Het bedrag werd in zichzelf niet gewijzigd, maar de toelichting werd
gewijzigd. Daarom wordt deze geïnterpreteerd als een motie. Maar het lid
Kostić heeft natuurlijk helemaal gelijk: een amendement moet je
uitvoeren. Het is immers een onderdeel van de wet. Maar het gaat om de
toelichting op het bedrag in de wet. Als je alleen dat wijzigt, dan kan
dat gezien worden als een motie. Dat is even de toelichting hierop. Dit
is al per brief vanuit de minister van OCW naar de Kamer gestuurd. Ik
heb daar zelf een aanvullende brief over gestuurd. Ik wil eigenlijk
verwijzen naar die toelichtingen en vanuit die verwijzingen deze motie
ontraden.
Kamerlid Kostić (PvdD):
Dit is dus heel onwerkelijk. We hebben net een debat gehad met de
minister van OCW. De Kamer heeft gezegd: nee, die toelichting hoort
erbij. De Kamer is heel duidelijk. Er is ook een afspraak gemaakt met de
minister van Financiën dat dit zo wordt uitgevoerd: de toelichting hoort
erbij. We hebben ook advies gekregen van de juridische adviseurs van de
Kamer. Zij spreken de minister ook tegen. De Kamer gaat op haar strepen
staan. Ik snap niet waarom de minister van OCW gaat meebewegen, maar de
minister van Financiën op zijn eigen strepen blijft staan. Wat is het
nou?
Minister Heinen:
Ik was niet bij dat debat. Ik snap niet waarom er nu een motie wordt
ingediend als daar andere toezeggingen zijn gedaan. Ik was niet bij dat
debat, dus daar kan ik niet aan refereren. Met alle respect, maar dat
kunt u niet van mij vragen. Ik voer hier plenair het debat met u.
Kamerlid Kostić (PvdD):
Nou ja, precies hierom.
Minister Heinen:
Ik kan me niet in tweeën splitsen.
Kamerlid Kostić (PvdD):
Nee, maar ik heb er ook in mijn bijdrage aan gerefereerd dat het een
nieuwe ontwikkeling was en dat de Kamer, ook van deze minister van
Financiën, verwacht dat hij zich houdt aan de afspraken met de Kamer en
aan de democratische rechtsstaat, en dat de wens van de Kamer wordt
uitgevoerd.
Minister Heinen:
Het amendement wordt uitgevoerd, want het amendement is onderdeel van de
wet. Ik heb er geen keuze in om dat wel of niet uit te voeren. Wij
hebben een brief gestuurd. Het amendement wijzigde een tekst is de wet.

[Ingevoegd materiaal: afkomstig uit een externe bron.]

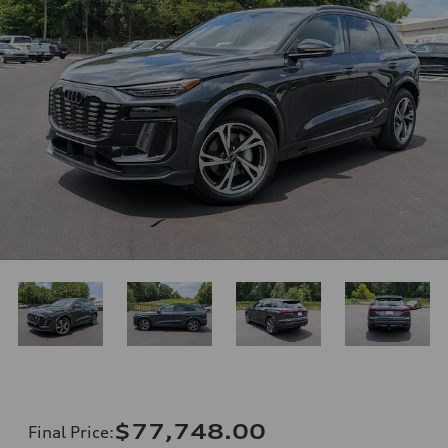
$77,748.00
Final Price
:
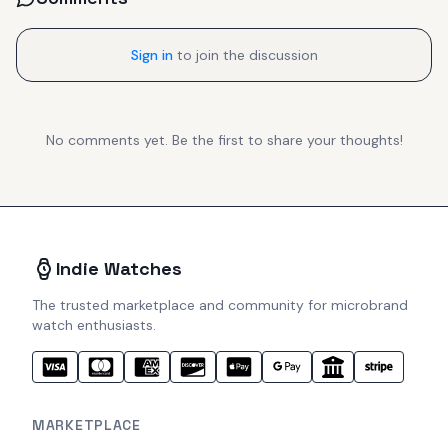
Sign in
to join the discussion
No comments yet. Be the first to share your thoughts!
Indie Watches
The trusted marketplace and community for microbrand
watch enthusiasts.
MARKETPLACE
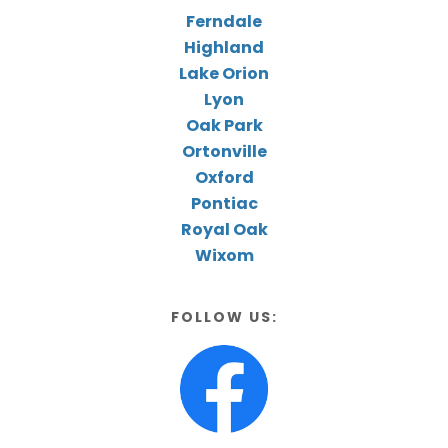
Ferndale
Highland
Lake Orion
Lyon
Oak Park
Ortonville
Oxford
Pontiac
Royal Oak
Wixom
FOLLOW US:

De minister van OCW heeft aangegeven dat te interpreteren als een motie,
waar hij zich op bepaalde manier toe verhoudt. Daarna is mij om een
oordeel gevraagd en ik me aangesloten bij de uitleg van de minister van
OCW. Dan komt u in dit debat aan met dat in een ander debat een andere
uitleg is gegeven. Daar kan ik natuurlijk niet op reageren, want ik was
niet bij dat debat. Nogmaals, met alle respect, u vraagt iets aan mij
wat ik niet kan leveren, namelijk reageren op een debat waar ik niet bij
was. Ik sta hier en ik ga deze motie dus ontraden. We proberen hier echt
in alle zuiverheid te appreciëren, maar dit is wel een nieuwe
stijlfiguur. Die heb ik hier in dit huis niet eerder meegemaakt.
De voorzitter:
Afrondend, nog één keer.
Kamerlid Kostić (PvdD):
Afrondend. De afspraken over hoe je zo'n amendement moet gaan uitvoeren,
zijn gemaakt met de minister van Financiën. Conform die afspraken past
het niet om dan te zeggen: ik lees dat amendement als een motie. Maar
goed, de minister is blijkbaar niet op de hoogte van de discussie. De
Kamer is wel duidelijk.
Minister Heinen:
Nogmaals, ik kan niet op de hoogte zijn van die discussie, want ik sta
hier plenair. Er wordt verwezen naar een debat waar ik niet bij ben. Ik
heb hier niet allemaal tv-schermen om alle debatten die in dit huis
plaatsvinden, te volgen. Met alle respect, dat kunt u niet van mij
vragen. Ik blijf bij het oordeel ontraden, maar als de minister van OCW
inmiddels een andere afspraak heeft gemaakt met het lid Kostić ... Het
lid Kostić gebaart buiten de microfoon dat ik moet bellen, maar ik kan
toch niet even inbellen bij een ander debat terwijl ik hier achter de
katheder sta? Het wordt nu een beetje absurd.
De voorzitter:
Ik stel vast dat mevrouw De Vos afwezig is.
Minister Heinen:
Ja.
Dan motie op stuk nr. 34, de motie-Grinwis. Die motie verzoekt de
regering nadrukkelijk te wegen of de investeringsfondsen worden ontzien
bij toekomstige inhoudingen van prijsbijstellingen. Ik begrijp deze
motie in het licht van het debat dat wij hebben gevoerd. Ik moet de
motie toch ontraden, omdat er ook aan deze motie gevolgen zitten. Dat
betekent dat de bezuinigingen op andere begrotingen groter worden. Dat
slaat dan ook neer bij OCW. Ik heb ook gehoord, zo zeg ik via u,
voorzitter, dat uw Kamer dat niet wil. In die zin is dat dus een beetje
tegenstrijdig. Op zich snap ik de motie, maar ik moet 'm ontraden omdat
de bezuinigingsopgave bij andere begrotingshoofdstukken dan groter
wordt.
De heer Grinwis (ChristenUnie):
Dat staat er niet, hè? Er staat om nadrukkelijk te wegen of je een
toekomstige inhouding van de prijsbijstelling ook wil laten slaan op de
begrotingsfondsen. Er staat niet dat niet te doen. Er staat gewoon:
nadrukkelijk te wegen. En waarover hebben wij het gehad? Bij de
koopkracht heb je een plaatje in het CMEF waartoe je je verhoudt. Als je
een prijsbijstelling opneemt in bijvoorbeeld je augustusbesluitvorming
of je voorjaarsbesluitvorming, dan is er niemand die zegt: "Ho, ho.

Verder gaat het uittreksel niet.